Mereka mungkin tidak sadar bahwa hal itu dapat membuat celah yang menyeret
banyak jemaat ke dalam percabulan. Sebagai contoh, orang tua yang dahulu
memiliki latar belakang hamil sebelum menikah, seharusnya menjaga anak-anaknya
supaya tidak melakukan kesalahan yang sama seperti yang mereka lakukan dahulu.

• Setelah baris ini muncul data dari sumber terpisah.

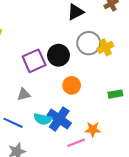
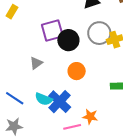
purple square: (34, 61) -> (52, 31), moved
gray triangle: (24, 94) -> (36, 63), moved, turned -32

Namun pada kenyataannya, lebih banyak orang tua macam ini yang justru tidak
menjaga titik lemahnya, khususnya membentengi anak-anaknya, sehingga pada
akhirnya ketika anak-anaknya dewasa, mereka justru mengulangi kesalahan yang
sama seperti yang dilakukan orang tuanya. Sedihnya, hal ini dianggap sebagai
suatu hal yang wajar. Orang tua berpikir: “Wajar anak saya seperti itu, karena
dahulu saya pun juga melakukan hal yang sama”. Sebaliknya anak berpikir:
“Selama ini orang tua saya tidak pernah mengingatkan, sehingga saya pikir hal
itu wajar-wajar saja saya lakukan, toh apa yang saya tidak lebih buruk dari apa
yang orang tua saya lakukan”. Hal ini juga yang mungkin terjadi di dalam jemaat
Korintus, sehingga Paulus harus kembali menekankan hal ini dalam akhir suratnya
kepada jemaat di Korintus.
Kata
ketiga adalah “ketidaksopanan” yang dalam bahasa aslinya digunakan kata aselgeia (ἀσέλγεια). Kata ini memiliki
makna licentiousness, wantonness, outrageous
conduct, conduct shocking to public decency, a wanton violence, violent spite
which rejects restraint and indulges in lawless insolence, lasciviousness (ketidaksenonohan, kenakalan, kelakuan yang tidak patut, kelakuan yang
mengejutkan terhadap kesopanan umum, tindakan kekerasan yang sewenang-wenang,
dendam dan kekerasan yang tidak terkendali yang dilakukan sesuka hati serta dengan keangkuhan yang melanggar hukum,
tindakan yang menimbulkan nafsu birahi). Kata “ketidaksopanan” ini
sangat mungkin terkait dengan 2 kata sebelumnya, sehingga kemungkinan memiliki
makna melakukan tindakan yang menimbulkan nafsu birahi, selain tindakan nakal
atau kekerasan secara umum.
Jadi,
jemaat Korintus tidak hanya menghadapi ancaman dari nilai-nilai duniawi yang
selama ini dianut oleh sebagian besar penduduk Korintus, antara lain praktik
percabulan yang sudah merusak sendi kehidupan keluarga serta sikap-sikap tidak
sopan yang tidak patut karena melanggar norma-norma umum. Hal ini tentu akan
berdampak kepada karakter jemaat Korintus yang harus dapat berjuang melawan
hal-hal yang jahat. Mereka setiap hari tinggal dan hidup di tengah-tengah
masyarakat yang sudah cemar, sehingga ketika Paulus menekankan kekudusan, maka
itu bukanlah hal yang terlihat sederhana. Perjuangan dan peperangan rohani
harus mereka lakukan setiap hari supaya dapat berkenan di hadapan Allah.
Bagi
mereka yang dahulu sudah pernah jatuh ke dalam dosa, seperti dosa percabulan,
maka akan sangat sulit untuk dapat sungguh-sungguh bertobat. Mungkin mereka pun
akan jatuh bangun dalam pertobatan mereka. Akan ada pengaruh buruk yang terus
menerus mencoba menjatuhkan orang percaya yang hendak bertobat, sehingga
dibutuhkan komitmen yang kuat dan kerja keras dalam melakukan pertobatan tersebut.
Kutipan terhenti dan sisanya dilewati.